■ Data shown ■
--- --- ---

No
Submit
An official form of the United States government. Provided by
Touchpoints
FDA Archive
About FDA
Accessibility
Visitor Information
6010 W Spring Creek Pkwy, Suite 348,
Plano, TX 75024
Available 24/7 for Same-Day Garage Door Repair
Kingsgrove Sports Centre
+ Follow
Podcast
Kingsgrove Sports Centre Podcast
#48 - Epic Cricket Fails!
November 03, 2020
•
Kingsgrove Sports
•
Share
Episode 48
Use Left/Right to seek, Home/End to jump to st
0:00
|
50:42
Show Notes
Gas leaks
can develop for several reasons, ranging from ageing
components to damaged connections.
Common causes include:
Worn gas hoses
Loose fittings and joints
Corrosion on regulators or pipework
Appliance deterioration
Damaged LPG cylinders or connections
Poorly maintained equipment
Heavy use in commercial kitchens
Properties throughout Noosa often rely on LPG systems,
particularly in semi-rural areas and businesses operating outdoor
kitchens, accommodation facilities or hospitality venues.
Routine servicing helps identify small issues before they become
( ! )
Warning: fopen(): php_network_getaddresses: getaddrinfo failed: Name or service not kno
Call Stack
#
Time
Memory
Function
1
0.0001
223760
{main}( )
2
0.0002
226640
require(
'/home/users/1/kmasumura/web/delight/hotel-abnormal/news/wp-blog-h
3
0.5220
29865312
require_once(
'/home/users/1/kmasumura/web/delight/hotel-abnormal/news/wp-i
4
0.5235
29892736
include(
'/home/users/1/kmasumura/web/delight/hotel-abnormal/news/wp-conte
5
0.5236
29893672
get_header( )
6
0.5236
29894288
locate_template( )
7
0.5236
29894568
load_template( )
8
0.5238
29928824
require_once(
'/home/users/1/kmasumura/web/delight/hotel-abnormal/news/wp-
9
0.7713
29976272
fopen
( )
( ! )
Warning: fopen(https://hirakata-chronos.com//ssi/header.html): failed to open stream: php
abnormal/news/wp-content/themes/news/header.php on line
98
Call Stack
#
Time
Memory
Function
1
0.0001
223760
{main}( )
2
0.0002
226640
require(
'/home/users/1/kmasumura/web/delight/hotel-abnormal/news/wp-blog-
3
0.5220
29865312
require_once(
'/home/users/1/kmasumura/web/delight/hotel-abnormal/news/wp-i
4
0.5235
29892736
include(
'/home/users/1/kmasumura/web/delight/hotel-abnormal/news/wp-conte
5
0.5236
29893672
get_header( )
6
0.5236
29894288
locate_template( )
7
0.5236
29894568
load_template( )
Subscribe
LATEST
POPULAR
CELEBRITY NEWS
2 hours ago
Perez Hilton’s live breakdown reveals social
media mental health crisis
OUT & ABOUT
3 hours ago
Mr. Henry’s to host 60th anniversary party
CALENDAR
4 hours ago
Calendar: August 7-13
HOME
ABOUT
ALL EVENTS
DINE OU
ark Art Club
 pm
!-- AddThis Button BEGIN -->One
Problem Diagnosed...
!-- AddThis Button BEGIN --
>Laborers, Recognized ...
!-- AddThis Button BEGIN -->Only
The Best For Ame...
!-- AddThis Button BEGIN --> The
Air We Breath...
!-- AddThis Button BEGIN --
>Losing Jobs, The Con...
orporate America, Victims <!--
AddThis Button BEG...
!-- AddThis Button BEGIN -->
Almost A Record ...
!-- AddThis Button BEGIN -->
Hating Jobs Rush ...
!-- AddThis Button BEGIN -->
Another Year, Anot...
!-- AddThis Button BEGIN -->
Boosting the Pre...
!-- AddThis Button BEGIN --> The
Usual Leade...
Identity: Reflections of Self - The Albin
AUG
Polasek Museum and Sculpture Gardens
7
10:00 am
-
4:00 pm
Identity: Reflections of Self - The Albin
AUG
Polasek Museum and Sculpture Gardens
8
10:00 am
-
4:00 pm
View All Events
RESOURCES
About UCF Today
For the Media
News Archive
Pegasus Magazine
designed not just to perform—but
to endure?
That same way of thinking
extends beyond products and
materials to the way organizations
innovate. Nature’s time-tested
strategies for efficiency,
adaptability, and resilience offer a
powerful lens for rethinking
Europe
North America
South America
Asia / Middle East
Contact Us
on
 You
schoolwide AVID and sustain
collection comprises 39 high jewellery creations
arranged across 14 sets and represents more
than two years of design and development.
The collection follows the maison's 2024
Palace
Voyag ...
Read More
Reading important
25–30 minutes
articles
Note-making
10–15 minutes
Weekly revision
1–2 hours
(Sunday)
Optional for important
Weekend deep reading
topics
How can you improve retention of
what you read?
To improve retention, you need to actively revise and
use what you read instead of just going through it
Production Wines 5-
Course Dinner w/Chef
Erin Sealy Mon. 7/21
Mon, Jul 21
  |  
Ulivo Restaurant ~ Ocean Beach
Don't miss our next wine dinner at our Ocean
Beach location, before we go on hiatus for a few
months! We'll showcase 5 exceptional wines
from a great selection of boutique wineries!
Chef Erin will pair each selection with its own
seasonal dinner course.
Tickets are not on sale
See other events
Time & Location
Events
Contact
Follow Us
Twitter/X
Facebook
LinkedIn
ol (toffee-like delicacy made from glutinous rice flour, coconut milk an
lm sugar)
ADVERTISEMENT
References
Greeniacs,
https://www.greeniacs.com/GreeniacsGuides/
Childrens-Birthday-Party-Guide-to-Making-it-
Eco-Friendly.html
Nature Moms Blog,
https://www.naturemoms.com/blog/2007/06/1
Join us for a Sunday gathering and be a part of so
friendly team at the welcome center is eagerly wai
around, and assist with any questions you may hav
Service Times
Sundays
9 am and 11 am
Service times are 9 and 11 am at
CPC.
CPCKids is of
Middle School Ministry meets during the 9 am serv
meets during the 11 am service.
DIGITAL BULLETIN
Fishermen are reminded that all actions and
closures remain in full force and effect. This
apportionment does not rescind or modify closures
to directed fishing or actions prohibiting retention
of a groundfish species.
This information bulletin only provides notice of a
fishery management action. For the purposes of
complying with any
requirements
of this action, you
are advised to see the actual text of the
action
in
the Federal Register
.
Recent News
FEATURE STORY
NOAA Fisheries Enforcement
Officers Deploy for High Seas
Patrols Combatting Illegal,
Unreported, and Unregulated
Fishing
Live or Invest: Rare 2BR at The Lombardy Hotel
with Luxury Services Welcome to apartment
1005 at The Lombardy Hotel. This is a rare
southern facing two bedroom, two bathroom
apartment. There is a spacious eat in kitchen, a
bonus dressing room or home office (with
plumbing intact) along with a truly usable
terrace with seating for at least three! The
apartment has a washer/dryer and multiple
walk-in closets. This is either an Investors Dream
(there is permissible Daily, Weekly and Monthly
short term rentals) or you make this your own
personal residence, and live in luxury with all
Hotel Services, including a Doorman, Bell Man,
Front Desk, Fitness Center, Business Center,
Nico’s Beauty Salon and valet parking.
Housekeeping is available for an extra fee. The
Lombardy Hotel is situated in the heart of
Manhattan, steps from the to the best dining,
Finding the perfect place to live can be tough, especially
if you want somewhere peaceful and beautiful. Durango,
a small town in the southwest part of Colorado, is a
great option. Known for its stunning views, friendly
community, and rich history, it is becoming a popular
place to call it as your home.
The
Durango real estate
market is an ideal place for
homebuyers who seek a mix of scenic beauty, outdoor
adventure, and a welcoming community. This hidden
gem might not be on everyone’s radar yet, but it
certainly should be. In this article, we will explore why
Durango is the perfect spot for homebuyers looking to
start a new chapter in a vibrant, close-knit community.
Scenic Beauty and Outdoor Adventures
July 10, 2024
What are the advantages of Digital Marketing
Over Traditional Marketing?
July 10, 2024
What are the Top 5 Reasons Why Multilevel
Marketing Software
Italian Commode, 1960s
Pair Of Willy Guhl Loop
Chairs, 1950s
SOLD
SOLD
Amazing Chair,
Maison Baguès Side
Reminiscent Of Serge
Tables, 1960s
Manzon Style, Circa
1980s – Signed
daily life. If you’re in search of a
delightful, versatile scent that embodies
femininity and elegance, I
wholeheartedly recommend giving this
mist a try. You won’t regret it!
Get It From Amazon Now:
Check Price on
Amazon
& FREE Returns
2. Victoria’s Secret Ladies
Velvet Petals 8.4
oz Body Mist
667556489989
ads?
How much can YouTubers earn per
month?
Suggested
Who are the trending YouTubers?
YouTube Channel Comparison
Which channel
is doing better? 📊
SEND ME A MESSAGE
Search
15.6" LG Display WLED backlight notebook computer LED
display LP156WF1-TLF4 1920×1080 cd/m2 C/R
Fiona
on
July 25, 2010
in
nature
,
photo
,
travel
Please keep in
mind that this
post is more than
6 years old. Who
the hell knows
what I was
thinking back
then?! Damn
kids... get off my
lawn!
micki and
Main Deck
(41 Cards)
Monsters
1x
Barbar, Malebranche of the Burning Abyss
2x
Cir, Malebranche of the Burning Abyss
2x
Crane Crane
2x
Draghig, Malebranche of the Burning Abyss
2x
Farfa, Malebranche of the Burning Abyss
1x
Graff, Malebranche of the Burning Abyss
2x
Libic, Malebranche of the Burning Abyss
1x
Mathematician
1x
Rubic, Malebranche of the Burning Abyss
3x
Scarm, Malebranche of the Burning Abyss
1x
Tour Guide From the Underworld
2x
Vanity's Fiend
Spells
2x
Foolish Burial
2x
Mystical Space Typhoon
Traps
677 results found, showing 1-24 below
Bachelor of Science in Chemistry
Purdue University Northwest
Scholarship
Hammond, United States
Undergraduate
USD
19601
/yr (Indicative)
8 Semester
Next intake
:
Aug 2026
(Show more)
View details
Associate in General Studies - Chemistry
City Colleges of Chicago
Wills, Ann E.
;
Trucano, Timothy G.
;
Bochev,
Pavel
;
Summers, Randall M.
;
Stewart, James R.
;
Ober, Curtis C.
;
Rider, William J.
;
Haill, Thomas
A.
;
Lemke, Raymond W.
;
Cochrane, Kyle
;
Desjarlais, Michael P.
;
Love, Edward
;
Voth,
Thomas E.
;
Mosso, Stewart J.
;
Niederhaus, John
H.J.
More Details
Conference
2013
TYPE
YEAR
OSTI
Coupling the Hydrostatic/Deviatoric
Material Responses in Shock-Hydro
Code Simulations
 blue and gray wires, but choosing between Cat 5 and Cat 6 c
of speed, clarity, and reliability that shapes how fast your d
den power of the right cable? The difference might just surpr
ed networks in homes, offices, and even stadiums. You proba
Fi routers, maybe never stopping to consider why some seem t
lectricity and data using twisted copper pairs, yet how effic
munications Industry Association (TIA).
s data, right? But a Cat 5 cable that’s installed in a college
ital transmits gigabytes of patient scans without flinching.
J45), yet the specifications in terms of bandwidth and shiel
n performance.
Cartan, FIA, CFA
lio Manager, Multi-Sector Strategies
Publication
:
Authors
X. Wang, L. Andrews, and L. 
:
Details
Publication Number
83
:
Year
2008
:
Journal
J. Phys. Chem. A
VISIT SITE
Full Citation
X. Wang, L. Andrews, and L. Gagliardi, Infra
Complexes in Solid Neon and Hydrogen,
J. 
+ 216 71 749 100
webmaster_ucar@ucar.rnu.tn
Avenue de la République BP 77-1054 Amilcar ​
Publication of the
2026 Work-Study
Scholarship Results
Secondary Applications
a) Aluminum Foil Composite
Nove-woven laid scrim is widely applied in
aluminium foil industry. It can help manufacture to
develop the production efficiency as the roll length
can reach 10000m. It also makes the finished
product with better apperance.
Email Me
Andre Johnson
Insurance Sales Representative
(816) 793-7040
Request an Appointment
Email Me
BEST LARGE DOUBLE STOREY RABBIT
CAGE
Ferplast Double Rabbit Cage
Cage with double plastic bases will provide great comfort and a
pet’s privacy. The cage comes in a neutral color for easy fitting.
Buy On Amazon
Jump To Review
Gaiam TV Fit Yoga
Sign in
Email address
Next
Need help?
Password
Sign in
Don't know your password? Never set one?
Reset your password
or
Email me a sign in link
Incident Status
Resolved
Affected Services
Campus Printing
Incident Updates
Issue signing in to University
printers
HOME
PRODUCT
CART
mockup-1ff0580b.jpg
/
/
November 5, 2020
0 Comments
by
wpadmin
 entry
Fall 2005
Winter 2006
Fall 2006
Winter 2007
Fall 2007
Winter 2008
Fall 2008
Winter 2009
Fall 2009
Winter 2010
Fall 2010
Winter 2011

--- --- ---

■ Your instructions ■
Only the lines containing "html" are needed; pull them out of the listing.

■ Finished task ■
Warning: fopen(https://hirakata-chronos.com//ssi/header.html): failed to open stream: php
Eco-Friendly.html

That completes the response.